## WORK TO COMPLETE
Should an entry contain an image, omit it and repeat the rest exactly.

## STUDY MATERIAL
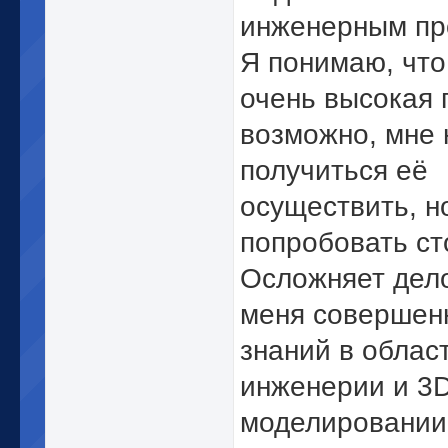
инженерным пр
Я понимаю, что
очень высокая 
возможно, мне 
получиться её
осуществить, н
попробовать ст
Осложняет дело
меня совершен
знаний в облас
инженерии и 3
моделировании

## RESULT FOR THIS EXERCISE
инженерным пр
Я понимаю, что
очень высокая 
возможно, мне 
получиться её
осуществить, н
попробовать ст
Осложняет дело
меня совершен
знаний в облас
инженерии и 3
моделировании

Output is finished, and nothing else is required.